Il presupposto principale del meccanismo dell’IVA (quest’imposta compie 50 anni portati benino!) è l’addebito dell’IVA al proprio cliente, il versamento di quanto fatturato e la possibilità di detrarre quanto addebitato per il cessionario.
In questo modo l’imposta verrà a gravare, alla fine, sull’ultimo passaggio, con una sorta di sistema di vasi comunicanti.
Questo meccanismo, però, secondo l’interpretazione della Corte di Giustizia UE subito fatta propria dall’Agenzia e recepita anche nella ordinanza 8 novembre 2022 n. 32900 della Corte di Cassazione si inceppa in caso di errore nell’assoggettamento ad IVA dell’operazione da parte del cedente.
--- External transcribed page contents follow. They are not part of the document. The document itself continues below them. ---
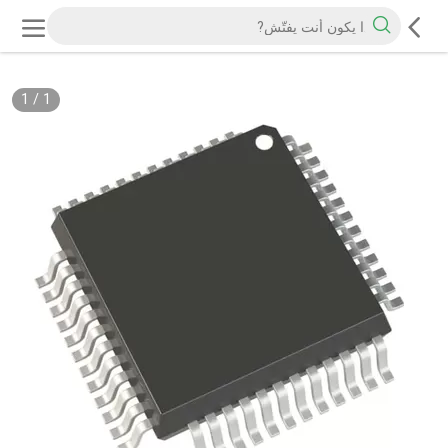
1
/
1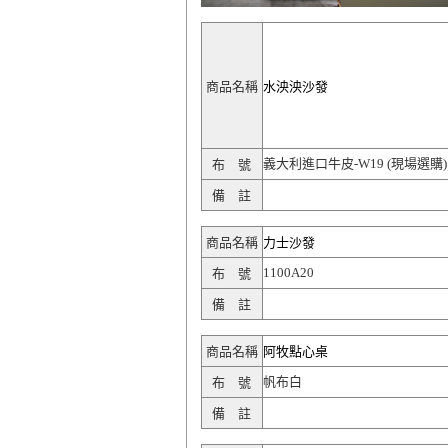
商品名稱
水泱泱沙發
義大利進口牛皮-W19 (現場選購)
布 號
備 註
商品名稱
力士沙發
1100A20
布 號
備 註
商品名稱
阿牧點心桌
帆布白
布 號
備 註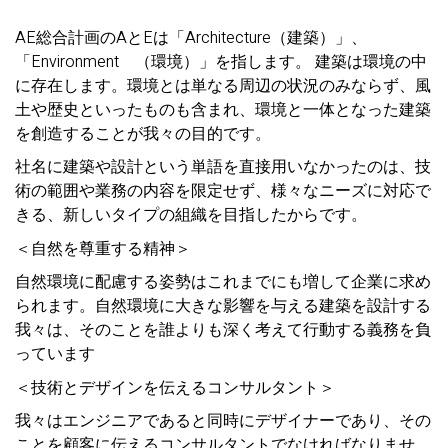
AE総合計画のAとEは「Architecture（建築）」、
「Environment （環境）」を指します。 建築は環境の中
に存在します。環境とは単なる周辺の状況のみならず、風
土や歴史といったものも含まれ、環境と一体となった建築
を創造することが我々の目的です。
社名に建築や設計という単語を直接用いなかったのは、技
術の範囲や業務の内容を限定せず、様々なニーズに対応で
きる、新しいタイプの組織を目指したからです。
＜自然を尊重する精神＞
自然環境に配慮する姿勢はこれまでにも増して企業に求め
られます。自然環境に大きな影響を与える建築を設計する
我々は、そのことを誰よりも深く考えて行動する義務を負
っています
＜技術とデザインを伝えるコンサルタント＞
我々はエンジニアであると同時にデザイナーであり、その
ことを顧客に伝えるコンサルタントでなければなりませ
Evidentemente ci riferiamo solo ad ipotesi di errore, e non già di fattispecie fraudolente, ma anche un semplice sbaglio può essere quanto mai frequente stante la difficoltà, a volte, di collocare l’operazione nella giusta dimensione della tabella delle aliquote (prodotti agricoli soggetti ad aliquota 4% 5% 10% per esempio) oppure non assoggettare ad imposta una operazione erroneamente considerata esente, o vice versa.
La materia IVA, ancorché ben strutturata, è certamente complessa e non sono trascurabili le possibilità di comportamenti sbagliati in buona fede; infatti la stessa normativa prevede un apposito articolo (n.26) per l’emissione delle note di variazione anche in caso di errore, che però possono essere formulate in un certo limitato intervallo temporale, trascorso il quale inizia la situazione paradossale richiamata dal titolo.
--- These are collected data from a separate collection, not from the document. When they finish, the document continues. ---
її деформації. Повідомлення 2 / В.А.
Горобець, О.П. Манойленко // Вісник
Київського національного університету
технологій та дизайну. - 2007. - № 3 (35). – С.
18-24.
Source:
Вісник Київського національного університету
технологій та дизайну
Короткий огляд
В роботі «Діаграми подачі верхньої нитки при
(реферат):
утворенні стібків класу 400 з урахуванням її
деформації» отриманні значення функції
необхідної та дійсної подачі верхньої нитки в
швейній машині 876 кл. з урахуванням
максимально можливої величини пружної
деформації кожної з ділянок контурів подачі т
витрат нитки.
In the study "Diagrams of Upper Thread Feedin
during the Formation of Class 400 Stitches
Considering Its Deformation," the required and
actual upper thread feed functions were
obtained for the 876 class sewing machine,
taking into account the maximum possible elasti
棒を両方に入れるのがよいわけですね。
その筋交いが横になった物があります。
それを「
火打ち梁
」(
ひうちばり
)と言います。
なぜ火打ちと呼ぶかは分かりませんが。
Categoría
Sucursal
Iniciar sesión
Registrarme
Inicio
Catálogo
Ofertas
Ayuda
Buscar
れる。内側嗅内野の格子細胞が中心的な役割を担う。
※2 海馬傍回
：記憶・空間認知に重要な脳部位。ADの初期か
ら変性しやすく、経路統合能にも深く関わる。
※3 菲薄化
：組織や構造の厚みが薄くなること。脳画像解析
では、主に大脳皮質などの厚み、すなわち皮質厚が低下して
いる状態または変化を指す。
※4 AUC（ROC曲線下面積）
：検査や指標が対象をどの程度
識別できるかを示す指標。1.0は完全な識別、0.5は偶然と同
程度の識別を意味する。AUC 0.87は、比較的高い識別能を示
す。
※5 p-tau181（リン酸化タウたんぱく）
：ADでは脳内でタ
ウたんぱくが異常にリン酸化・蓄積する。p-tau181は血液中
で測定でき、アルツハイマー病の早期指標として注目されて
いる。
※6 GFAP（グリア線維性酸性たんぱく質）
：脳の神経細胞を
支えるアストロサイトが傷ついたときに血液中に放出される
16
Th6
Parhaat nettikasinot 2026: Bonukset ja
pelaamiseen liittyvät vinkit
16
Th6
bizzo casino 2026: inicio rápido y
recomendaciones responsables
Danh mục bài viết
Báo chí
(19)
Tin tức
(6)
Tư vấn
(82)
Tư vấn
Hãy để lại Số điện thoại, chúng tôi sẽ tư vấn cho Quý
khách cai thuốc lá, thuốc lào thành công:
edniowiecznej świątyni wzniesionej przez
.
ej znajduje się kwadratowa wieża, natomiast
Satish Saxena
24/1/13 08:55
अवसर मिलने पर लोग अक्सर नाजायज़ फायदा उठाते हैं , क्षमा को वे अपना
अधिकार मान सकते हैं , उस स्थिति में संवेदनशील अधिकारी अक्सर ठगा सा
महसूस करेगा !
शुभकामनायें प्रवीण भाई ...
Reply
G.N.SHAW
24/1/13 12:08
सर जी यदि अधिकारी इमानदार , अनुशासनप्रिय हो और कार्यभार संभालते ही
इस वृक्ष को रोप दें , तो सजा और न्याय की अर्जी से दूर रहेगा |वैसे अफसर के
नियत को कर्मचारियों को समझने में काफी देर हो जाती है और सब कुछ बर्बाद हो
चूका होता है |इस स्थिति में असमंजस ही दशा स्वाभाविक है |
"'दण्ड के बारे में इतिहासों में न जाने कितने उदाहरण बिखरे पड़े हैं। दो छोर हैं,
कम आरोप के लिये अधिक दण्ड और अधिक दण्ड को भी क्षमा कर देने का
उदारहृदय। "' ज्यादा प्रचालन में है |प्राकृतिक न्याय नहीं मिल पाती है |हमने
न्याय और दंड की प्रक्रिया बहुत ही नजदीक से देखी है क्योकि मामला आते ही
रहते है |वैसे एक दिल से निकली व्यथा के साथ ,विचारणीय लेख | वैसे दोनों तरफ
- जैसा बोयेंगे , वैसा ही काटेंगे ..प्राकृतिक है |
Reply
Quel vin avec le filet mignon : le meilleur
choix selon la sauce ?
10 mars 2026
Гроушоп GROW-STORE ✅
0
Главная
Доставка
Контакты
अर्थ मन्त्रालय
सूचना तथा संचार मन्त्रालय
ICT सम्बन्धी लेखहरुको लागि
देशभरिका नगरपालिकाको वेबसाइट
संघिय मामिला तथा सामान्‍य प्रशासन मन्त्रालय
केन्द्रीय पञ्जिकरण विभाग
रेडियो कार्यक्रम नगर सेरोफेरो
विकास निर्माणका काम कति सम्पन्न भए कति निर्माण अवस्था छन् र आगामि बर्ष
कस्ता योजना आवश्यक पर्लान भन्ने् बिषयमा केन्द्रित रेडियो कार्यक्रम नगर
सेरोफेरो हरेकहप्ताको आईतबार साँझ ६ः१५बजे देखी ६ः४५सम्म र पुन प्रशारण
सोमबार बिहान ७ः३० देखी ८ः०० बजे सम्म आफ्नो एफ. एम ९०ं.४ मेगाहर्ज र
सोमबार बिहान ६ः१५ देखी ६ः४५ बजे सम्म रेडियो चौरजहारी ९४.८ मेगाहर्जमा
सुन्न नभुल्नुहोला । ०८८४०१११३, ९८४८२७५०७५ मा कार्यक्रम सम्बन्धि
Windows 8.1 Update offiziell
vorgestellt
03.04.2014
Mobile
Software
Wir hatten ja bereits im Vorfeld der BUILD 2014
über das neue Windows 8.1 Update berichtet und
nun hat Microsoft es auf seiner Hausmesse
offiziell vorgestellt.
Infatti, come specifica la Corte di Cassazione nell’ordinanza indicata e ripresa puntualmente l’Agenzia delle Entrate nel numero di FISCO OGGI del 2 dicembre 2022 in caso di errore accertato dalla verifica il cedente, che ha emesso la fattura con IVA errata deve in ogni caso versare l’imposta indicata (e potrà successivamente chiedere all’Agenzia il rimborso di quanto pagato in eccesso ex art.30ter del decreto IVA con i tempi biblici dell’Agenzia); il cessionario non ha diritto di portare in detrazione l’imposta addebitata, che però è stata pagata nella misura errata, ma ha diritto di chiedere il rimborso al cedente di quanto pagato erroneamente
In sostanza, in caso di errore è dovuta l’imposta nella misura errata e nessuno può portarla in detrazione, con il risultato che quella che doveva essere un’imposta a cascata con il meccanismo della rivalsa diventa un’imposta monofase con un aggravio di costi spropositato!
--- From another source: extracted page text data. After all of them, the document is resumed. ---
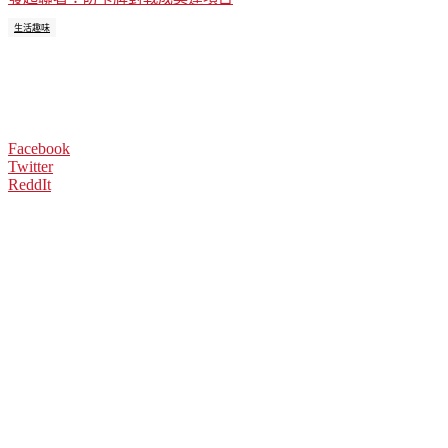
生活趣味
Facebook
Twitter
ReddIt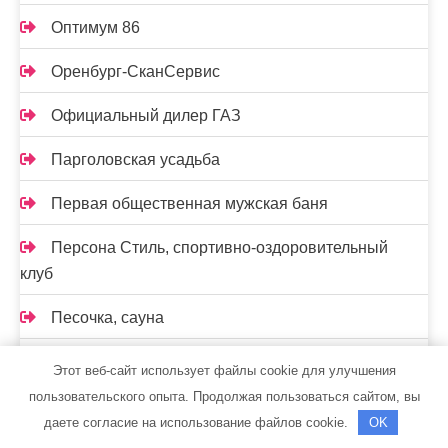
Оптимум 86
Оренбург-СканСервис
Официальный дилер ГАЗ
Парголовская усадьба
Первая общественная мужская баня
Персона Стиль, спортивно-оздоровительный
клуб
Песочка, сауна
Песочка, сауна
Этот веб-сайт использует файлы cookie для улучшения
пользовательского опыта. Продолжая пользоваться сайтом, вы
Пирс, автомойка
даете согласие на использование файлов cookie.
OK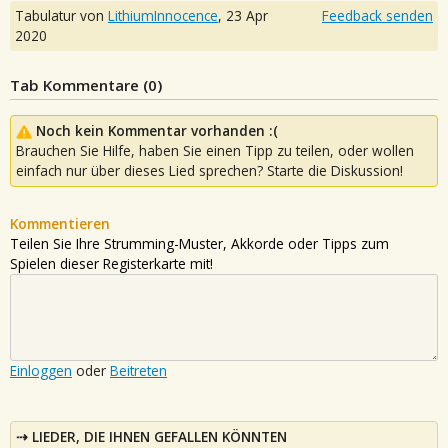
Tabulatur von
LithiumInnocence
,
23 Apr
Feedback senden
2020
Tab Kommentare (
0
)
Noch kein Kommentar vorhanden :(
Brauchen Sie Hilfe, haben Sie einen Tipp zu teilen, oder wollen
einfach nur über dieses Lied sprechen? Starte die Diskussion!
Kommentieren
Teilen Sie Ihre Strumming-Muster, Akkorde oder Tipps zum
Spielen dieser Registerkarte mit!
Einloggen
oder
Beitreten
LIEDER, DIE IHNEN GEFALLEN KÖNNTEN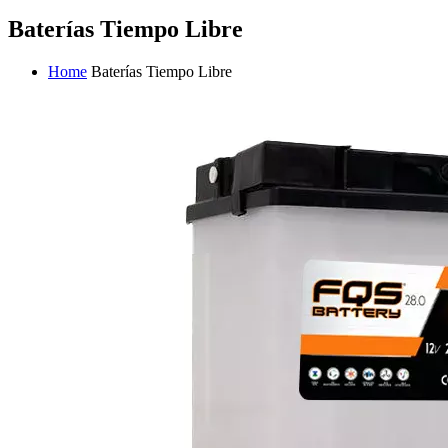
Baterías Tiempo Libre
Home
Baterías Tiempo Libre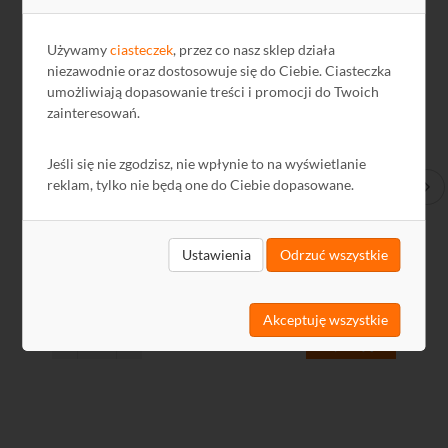
Używamy
ciasteczek
, przez co nasz sklep działa
niezawodnie oraz dostosowuje się do Ciebie. Ciasteczka
umożliwiają dopasowanie treści i promocji do Twoich
zainteresowań.
Jeśli się nie zgodzisz, nie wpłynie to na wyświetlanie
reklam, tylko nie będą one do Ciebie dopasowane.
Zabezpieczenie sieci AXON PoE NetProtector
Zab
Ustawienia
Odrzuć wszystkie
112,79 zł
56
91,70 zł netto
46,
Akceptuję wszystkie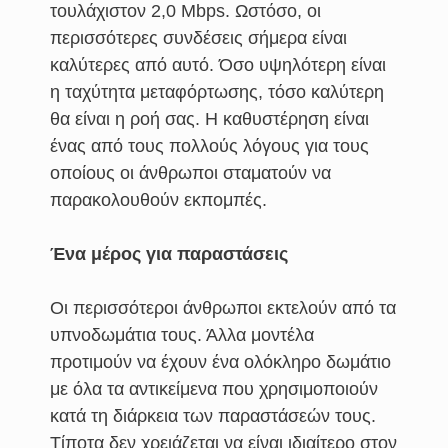
τουλάχιστον 2,0 Mbps. Ωστόσο, οι
περισσότερες συνδέσεις σήμερα είναι
καλύτερες από αυτό. Όσο υψηλότερη είναι
η ταχύτητα μεταφόρτωσης, τόσο καλύτερη
θα είναι η ροή σας. Η καθυστέρηση είναι
ένας από τους πολλούς λόγους για τους
οποίους οι άνθρωποι σταματούν να
παρακολουθούν εκπομπές.
Ένα μέρος για παραστάσεις
Οι περισσότεροι άνθρωποι εκτελούν από τα
υπνοδωμάτια τους. Άλλα μοντέλα
προτιμούν να έχουν ένα ολόκληρο δωμάτιο
με όλα τα αντικείμενα που χρησιμοποιούν
κατά τη διάρκεια των παραστάσεών τους.
Τίποτα δεν χρειάζεται να είναι ιδιαίτερο στον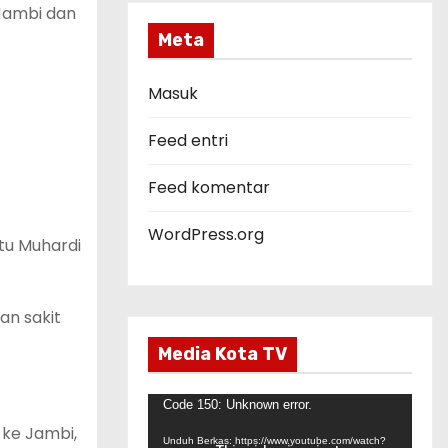
e
 Jambi dan
g
Meta
o
r
Masuk
i
Feed entri
Feed komentar
WordPress.org
tu Muhardi
an sakit
Media Kota TV
P
Code 150: Unknown error.
 ke Jambi,
e
Unduh Berkas: https://www.youtube.com/watch?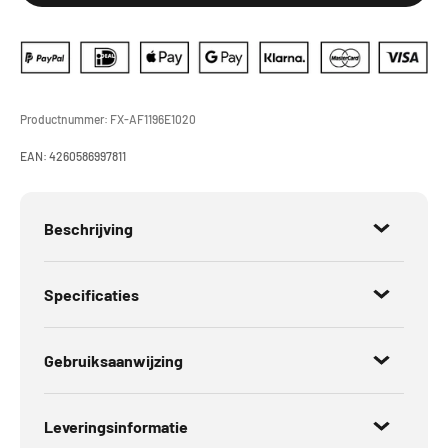
Productnummer:
FX-AF1196E1020
EAN:
4260586997811
Beschrijving
Specificaties
Gebruiksaanwijzing
Leveringsinformatie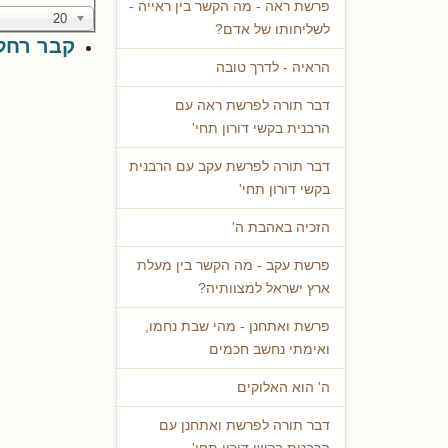
פרשת ראה - מה הקשר בין ראייה -
20
לשליחותו של אדם?
קבר רחל 
הראיה - לדרך טובה
דבר תורה לפרשת ראה עם
הרבנית בקשי דורון תחי'
דבר תורה לפרשת עקב עם הרבנית
בקשי דורון תחי'
הזכיה באהבת ה'
פרשת עקב - מה הקשר בין מעלת
ארץ ישראל למצוותיה?
פרשת ואתחנן - מהי שבת נחמו,
ואימתי נחשב חכמים
ה' הוא האלוקים
דבר תורה לפרשת ואתחנן עם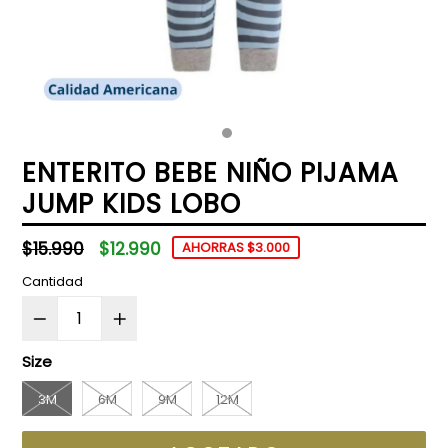
ENTERITO BEBE NIÑO PIJAMA
JUMP KIDS LOBO
Precio
$15.990
$12.990
AHORRAS $3.000
habitual
Cantidad
Size
3M
6M
9M
12M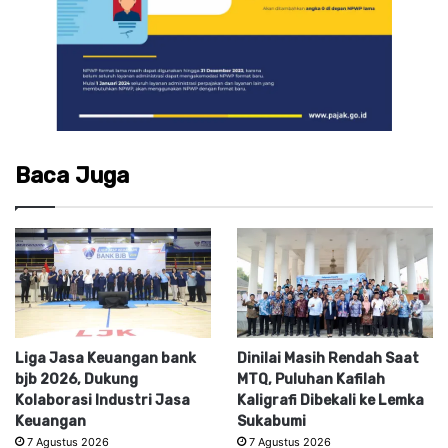
Baca Juga
Liga Jasa Keuangan bank
Dinilai Masih Rendah Saat
bjb 2026, Dukung
MTQ, Puluhan Kafilah
Kolaborasi Industri Jasa
Kaligrafi Dibekali ke Lemka
Keuangan
Sukabumi
7 Agustus 2026
7 Agustus 2026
Una sequenza di complicazioni ed aggravi che la Corte di Cassazione, con un intervento grafico decisamente insolito, scrive in grassetto nel testo dell’ordinanza (pag. 14 e 15 per verifica) quasi a ribadire ad alta voce il diktat che in caso di errore accertato in verifica l’imposta, sostanzialmente, si paga due volte!
Ed oltre al danno forse esiste anche la beffa, perché l’accertamento e il pagamento di questa imposta errata avvengono certamente anni dopo l’operazione, e potrebbe essere eccepito anche il difetto di competenza temporale per il costo così sostenuto, con la conseguenza della indeducibilità dell’onere, ai fini delle imposte dirette.